» **YOUR GOAL**: In the entries below, find the line with "přirozeně. Předchází vzniku vrypů na" and the line with "polykarbonát chrání tělo hodinek před". Print those two and everything between them exactly, and nothing else.
(RECORDS SUPPLIED Opens)
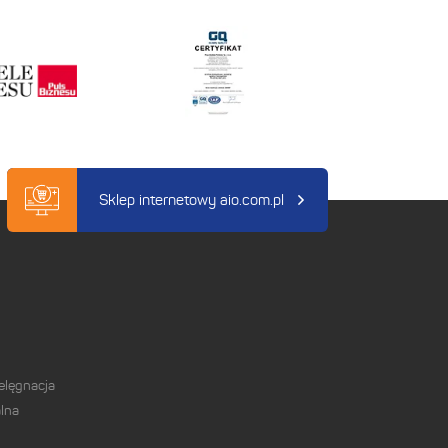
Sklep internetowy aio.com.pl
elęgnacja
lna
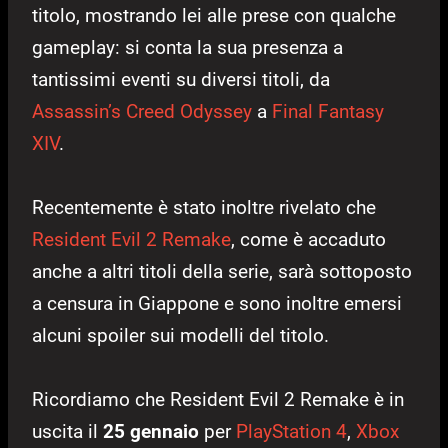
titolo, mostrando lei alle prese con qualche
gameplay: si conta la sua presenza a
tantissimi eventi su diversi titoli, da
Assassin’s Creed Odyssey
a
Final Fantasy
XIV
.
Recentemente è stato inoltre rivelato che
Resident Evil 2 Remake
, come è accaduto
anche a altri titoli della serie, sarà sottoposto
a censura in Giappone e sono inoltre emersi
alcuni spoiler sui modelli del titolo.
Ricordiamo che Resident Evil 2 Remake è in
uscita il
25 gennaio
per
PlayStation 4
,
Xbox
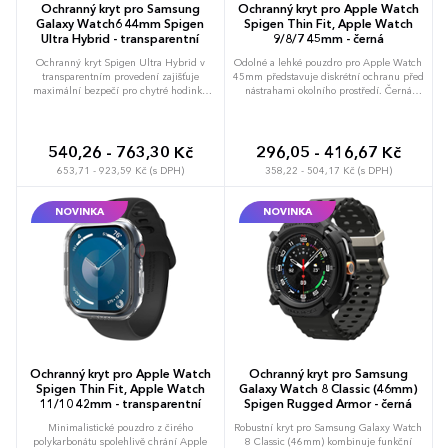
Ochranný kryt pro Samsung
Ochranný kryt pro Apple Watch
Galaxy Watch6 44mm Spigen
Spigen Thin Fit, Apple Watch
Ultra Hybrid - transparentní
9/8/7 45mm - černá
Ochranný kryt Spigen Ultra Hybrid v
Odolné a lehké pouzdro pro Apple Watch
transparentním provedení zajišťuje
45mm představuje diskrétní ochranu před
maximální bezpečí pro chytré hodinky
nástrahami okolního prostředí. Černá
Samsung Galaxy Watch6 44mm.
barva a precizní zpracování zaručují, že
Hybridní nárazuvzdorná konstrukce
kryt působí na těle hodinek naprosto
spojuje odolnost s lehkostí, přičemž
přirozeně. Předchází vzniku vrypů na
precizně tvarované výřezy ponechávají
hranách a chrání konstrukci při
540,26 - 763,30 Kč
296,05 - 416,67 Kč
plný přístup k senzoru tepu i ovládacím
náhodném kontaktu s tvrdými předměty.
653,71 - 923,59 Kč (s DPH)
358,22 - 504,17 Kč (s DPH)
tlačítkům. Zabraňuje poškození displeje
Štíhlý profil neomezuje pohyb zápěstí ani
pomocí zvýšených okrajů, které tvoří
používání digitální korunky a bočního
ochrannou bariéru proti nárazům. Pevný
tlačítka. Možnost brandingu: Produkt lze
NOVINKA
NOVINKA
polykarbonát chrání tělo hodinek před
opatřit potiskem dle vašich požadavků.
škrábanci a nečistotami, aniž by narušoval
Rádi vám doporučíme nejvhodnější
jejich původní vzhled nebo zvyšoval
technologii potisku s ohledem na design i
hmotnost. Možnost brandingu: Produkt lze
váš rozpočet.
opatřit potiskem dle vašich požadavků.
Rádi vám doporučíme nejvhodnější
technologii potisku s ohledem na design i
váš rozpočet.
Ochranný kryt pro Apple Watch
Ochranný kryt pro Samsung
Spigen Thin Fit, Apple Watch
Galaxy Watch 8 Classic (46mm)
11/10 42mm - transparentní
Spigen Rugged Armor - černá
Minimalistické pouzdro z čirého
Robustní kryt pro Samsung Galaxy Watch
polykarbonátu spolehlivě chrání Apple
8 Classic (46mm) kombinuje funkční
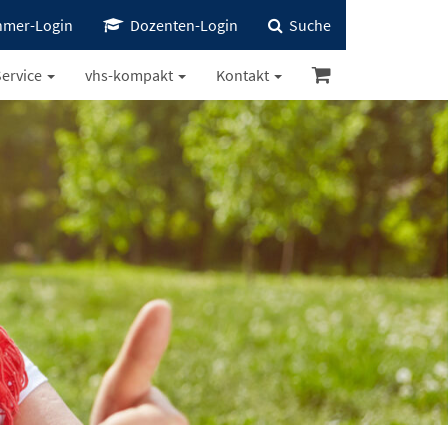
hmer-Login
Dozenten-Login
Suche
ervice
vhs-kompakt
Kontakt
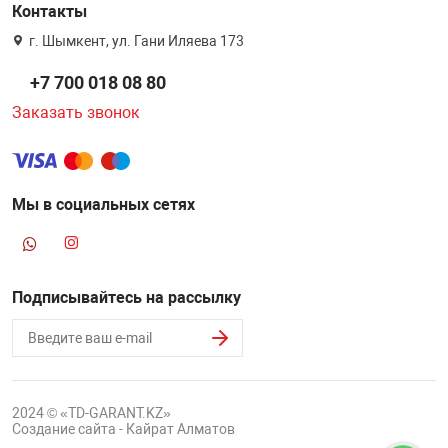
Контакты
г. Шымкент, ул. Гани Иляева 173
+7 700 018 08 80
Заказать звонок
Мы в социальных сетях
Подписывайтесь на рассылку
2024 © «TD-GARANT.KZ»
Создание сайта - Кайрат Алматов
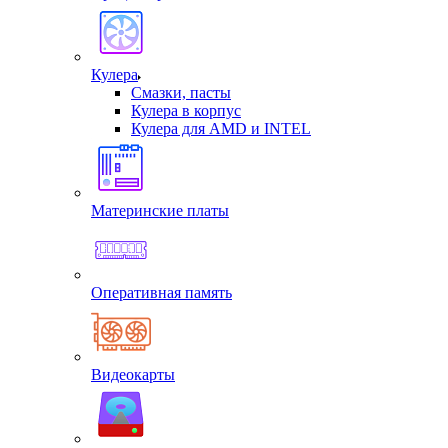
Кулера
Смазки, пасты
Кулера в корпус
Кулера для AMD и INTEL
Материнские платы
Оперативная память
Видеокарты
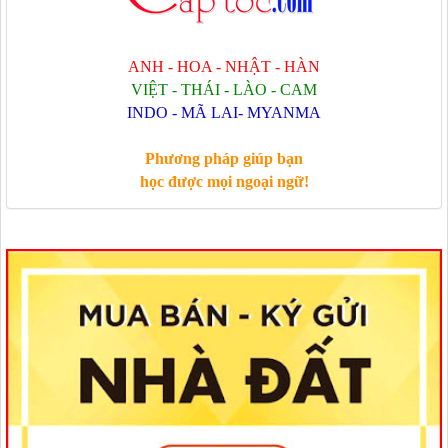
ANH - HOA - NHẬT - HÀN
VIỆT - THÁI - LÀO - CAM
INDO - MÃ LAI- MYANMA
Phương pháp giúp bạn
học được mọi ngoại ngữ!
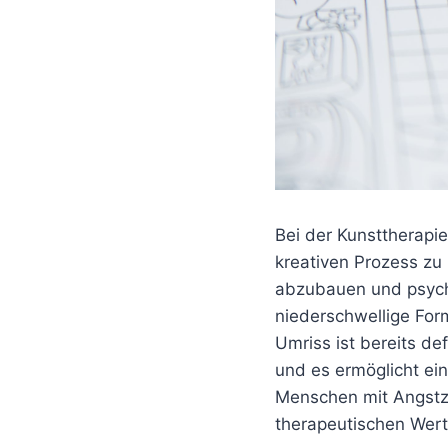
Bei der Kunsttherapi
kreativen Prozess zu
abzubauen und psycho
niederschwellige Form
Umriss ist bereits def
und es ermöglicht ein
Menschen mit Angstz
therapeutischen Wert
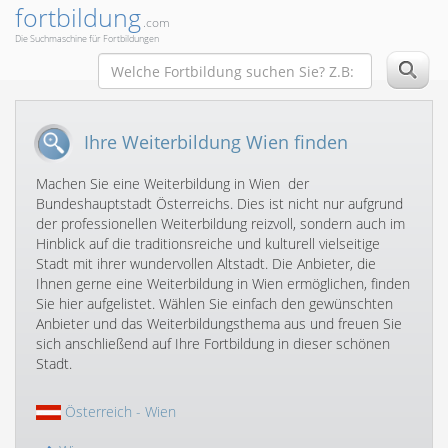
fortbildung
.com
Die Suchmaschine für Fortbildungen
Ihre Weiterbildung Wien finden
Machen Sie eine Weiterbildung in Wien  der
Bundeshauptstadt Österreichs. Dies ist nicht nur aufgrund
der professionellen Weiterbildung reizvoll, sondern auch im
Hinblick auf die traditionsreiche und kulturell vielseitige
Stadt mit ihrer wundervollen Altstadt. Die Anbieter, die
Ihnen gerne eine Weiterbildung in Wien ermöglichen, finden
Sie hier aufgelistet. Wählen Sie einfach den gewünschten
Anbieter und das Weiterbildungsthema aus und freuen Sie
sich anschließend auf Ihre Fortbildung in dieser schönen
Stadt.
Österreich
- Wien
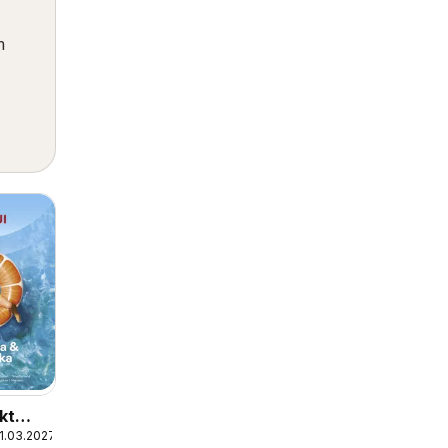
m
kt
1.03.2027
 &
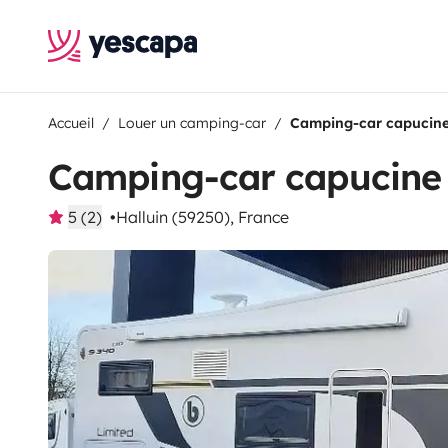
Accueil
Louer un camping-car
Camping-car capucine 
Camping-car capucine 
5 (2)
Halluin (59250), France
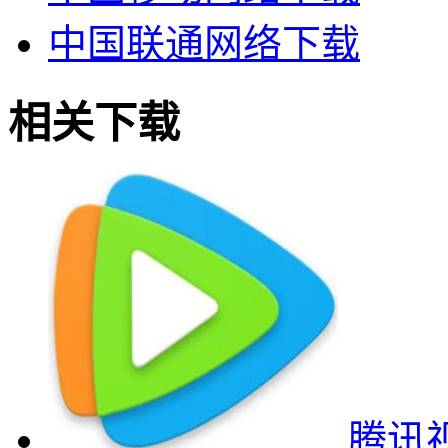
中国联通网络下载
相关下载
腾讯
(RECORDS SUPPLIED Closes)
» **RESPONSE AREA**:
přirozeně. Předchází vzniku vrypů na
precizně tvarované výřezy ponechávají
hranách a chrání konstrukci při
540,26 - 763,30 Kč
296,05 - 416,67 Kč
plný přístup k senzoru tepu i ovládacím
náhodném kontaktu s tvrdými předměty.
653,71 - 923,59 Kč (s DPH)
358,22 - 504,17 Kč (s DPH)
tlačítkům. Zabraňuje poškození displeje
Štíhlý profil neomezuje pohyb zápěstí ani
pomocí zvýšených okrajů, které tvoří
používání digitální korunky a bočního
ochrannou bariéru proti nárazům. Pevný
tlačítka. Možnost brandingu: Produkt lze
NOVINKA
NOVINKA
polykarbonát chrání tělo hodinek před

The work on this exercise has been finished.